→ **Supplied entries**:
'''

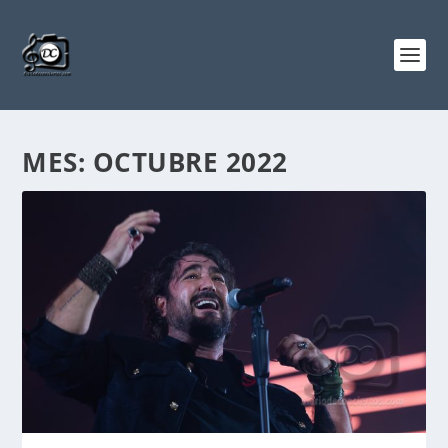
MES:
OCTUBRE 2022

'''
'''

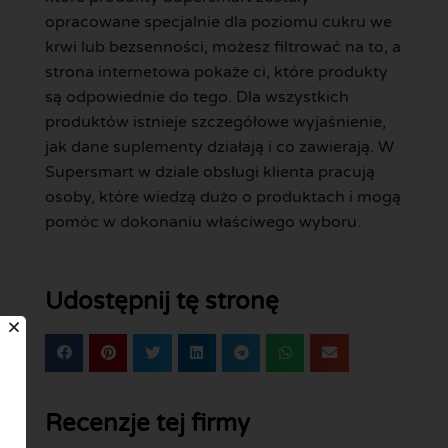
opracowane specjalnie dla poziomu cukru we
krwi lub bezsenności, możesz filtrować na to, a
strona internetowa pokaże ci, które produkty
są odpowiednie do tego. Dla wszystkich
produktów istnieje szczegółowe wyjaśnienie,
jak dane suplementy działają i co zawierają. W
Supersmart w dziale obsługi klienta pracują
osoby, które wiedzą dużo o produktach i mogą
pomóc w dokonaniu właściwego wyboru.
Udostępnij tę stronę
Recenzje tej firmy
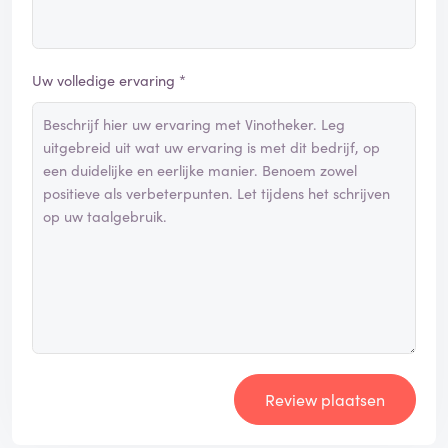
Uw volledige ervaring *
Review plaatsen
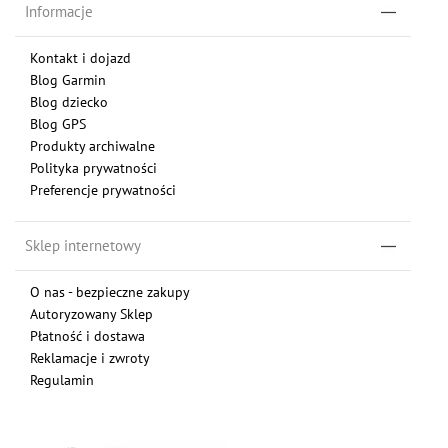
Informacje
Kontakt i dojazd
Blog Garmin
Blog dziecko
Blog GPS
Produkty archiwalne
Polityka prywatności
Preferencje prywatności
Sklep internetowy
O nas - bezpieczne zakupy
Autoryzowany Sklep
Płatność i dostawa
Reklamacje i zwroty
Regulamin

'''

→ **To do**: Every line above between the one containing "Recenzje tej firmy" and the one containing "Autoryzowany Sklep", those two included, is to be printed exactly. No pictures go into the copy.

→ **Result of the task**:
Recenzje tej firmy
Uw volledige ervaring *
Review plaatsen
Informacje
Kontakt i dojazd
Blog Garmin
Blog dziecko
Blog GPS
Produkty archiwalne
Polityka prywatności
Preferencje prywatności
Sklep internetowy
O nas - bezpieczne zakupy
Autoryzowany Sklep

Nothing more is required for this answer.